Interestingly, it was during some of these times when I’d get an adverse reaction like, “whaddya mean, why not?” It was as if I’d challenged him on his very credentials of smartness.

But none of those times met with as much of a surprise (disdain, maybe) as when I’d ask, as professionally respectful as I could, “so what?” when my subject expert just proclaimed that his or her product or service is “#1” at doing such and such or is the “leader in this and that.”

Usually, I follow up my “so what?” with something like “how is that significant?” or “how will your customer benefit?” That kinda takes some of the sting out of the “so what?” even when you ask it nicely.

Remember, we are the outsider looking into their world, which they hold very dear. In some respects, they view us as challenging them even though our objective is to create a meaningful and interesting story for our readers, and theirs.

Emotions aside, don’t ever be afraid to ask as many “why not’s” and “so what’s” as it takes to get to the bottom of the real, meaningful story. I find it easier to convey interest when either of those phrases are used in conjunction with a statement just uttered by the expert.

It helps both you and your interviewee dive deeper together in discussing information that, quite possibly, hadn’t been thought of before or at least from the perspective you’re providing.

You’re building trust during this dialogue. Both of you are professionals and should respect one another.

Just keep that in mind when you ask your next “so what?”

Creativity Tip #4

How do you know when you’ve hit THE idea? There are different approaches but this one is sort of like thinking in reverse. I call it the Drill Down Technique.

Begin with writing a one or two word idea on a small “sticky note.” These ideas address or answer a specific question that attempts to solve a problem.

coloredstickies

This works better in a group of about four or five, and is a timed exercise of about ten minutes.

So have a timer (electronic or a person) monitor closely.

Once you have, say, 25 or more ideas (“stickies”), choose what you consider to be the best five ideas . . . and ELIMINATE THEM.

At this point, most likely whoever is keeping time will come by and collect the now-discarded ideas. They no longer exist for (for now).

Choose five more from your “sticky notes” and ELIMINATE THEM.

Continue this process in increments of five until you have five best ideas left.
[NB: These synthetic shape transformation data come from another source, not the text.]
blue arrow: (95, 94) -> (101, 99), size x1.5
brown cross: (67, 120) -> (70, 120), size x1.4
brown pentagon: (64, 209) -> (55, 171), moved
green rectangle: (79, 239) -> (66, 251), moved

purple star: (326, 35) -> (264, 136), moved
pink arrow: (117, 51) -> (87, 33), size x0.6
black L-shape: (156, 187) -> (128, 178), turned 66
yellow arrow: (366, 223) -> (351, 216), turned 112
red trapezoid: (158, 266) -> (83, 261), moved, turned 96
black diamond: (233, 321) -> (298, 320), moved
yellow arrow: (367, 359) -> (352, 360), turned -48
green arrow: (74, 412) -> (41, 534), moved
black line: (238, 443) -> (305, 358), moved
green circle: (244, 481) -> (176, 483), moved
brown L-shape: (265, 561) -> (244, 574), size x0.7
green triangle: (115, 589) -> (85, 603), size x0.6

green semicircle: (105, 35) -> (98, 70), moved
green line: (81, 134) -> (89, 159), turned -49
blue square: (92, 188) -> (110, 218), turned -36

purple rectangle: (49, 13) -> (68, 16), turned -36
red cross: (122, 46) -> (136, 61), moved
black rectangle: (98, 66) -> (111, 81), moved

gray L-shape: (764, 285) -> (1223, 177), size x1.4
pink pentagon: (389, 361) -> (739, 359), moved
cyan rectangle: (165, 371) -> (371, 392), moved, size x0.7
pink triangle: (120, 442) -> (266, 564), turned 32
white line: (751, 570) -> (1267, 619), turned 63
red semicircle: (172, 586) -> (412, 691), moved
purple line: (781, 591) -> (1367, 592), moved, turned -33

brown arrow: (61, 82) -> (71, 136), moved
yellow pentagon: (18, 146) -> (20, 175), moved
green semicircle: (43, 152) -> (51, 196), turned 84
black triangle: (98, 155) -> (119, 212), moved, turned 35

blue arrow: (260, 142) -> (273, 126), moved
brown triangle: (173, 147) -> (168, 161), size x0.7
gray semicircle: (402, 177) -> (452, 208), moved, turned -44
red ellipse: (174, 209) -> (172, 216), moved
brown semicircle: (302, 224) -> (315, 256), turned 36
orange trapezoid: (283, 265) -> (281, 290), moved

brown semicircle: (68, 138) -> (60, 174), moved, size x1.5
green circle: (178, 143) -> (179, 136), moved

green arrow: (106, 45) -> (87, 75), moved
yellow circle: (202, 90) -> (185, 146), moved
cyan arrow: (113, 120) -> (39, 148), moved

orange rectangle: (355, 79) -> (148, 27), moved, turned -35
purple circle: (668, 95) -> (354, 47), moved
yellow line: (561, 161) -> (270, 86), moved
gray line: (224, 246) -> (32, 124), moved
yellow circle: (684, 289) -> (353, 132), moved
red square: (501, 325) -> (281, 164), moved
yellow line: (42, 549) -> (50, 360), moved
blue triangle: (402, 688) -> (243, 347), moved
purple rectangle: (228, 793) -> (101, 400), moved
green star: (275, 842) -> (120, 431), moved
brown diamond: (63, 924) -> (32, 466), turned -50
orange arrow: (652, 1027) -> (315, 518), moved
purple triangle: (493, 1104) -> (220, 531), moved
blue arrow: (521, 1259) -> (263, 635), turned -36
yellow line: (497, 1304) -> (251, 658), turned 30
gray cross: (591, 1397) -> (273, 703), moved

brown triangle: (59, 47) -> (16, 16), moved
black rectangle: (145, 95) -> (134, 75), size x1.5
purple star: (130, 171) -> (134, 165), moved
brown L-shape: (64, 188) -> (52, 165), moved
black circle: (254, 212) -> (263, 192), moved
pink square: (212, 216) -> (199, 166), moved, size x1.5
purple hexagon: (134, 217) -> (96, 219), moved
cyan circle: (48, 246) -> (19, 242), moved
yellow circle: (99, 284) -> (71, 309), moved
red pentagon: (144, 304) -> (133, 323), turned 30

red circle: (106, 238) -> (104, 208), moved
Then eliminate three, then one.

Maybe this last idea you have is the best one; maybe not. However, it’s one to which you may not have paid much attention if you had gone through these ideas in a more traditional way.

Now, go do your due diligence and find out.

You never know.

Creativity Tip #117

When was the last time you tried to explain something to an 8-year old? Now, when was the last time you tried to explain something to a group of adults? Did you experience the same feelings or results?

When explaining an idea, consider this: If you can explain your idea to an 8-year old, and she gets it, you’re golden. Children force us to think at the core level, without all the garbage adults heap on top.

If you can’t find an 8-year old, try a stuffed animal. You’ll get their undivided attention. If you feel silly in the process, that’s okay; silly is all part of it.

Taking it a step further, try putting the stuffed animal and the 8-year old together for a mini focus group. The worse that could happen – it may get you to think some more.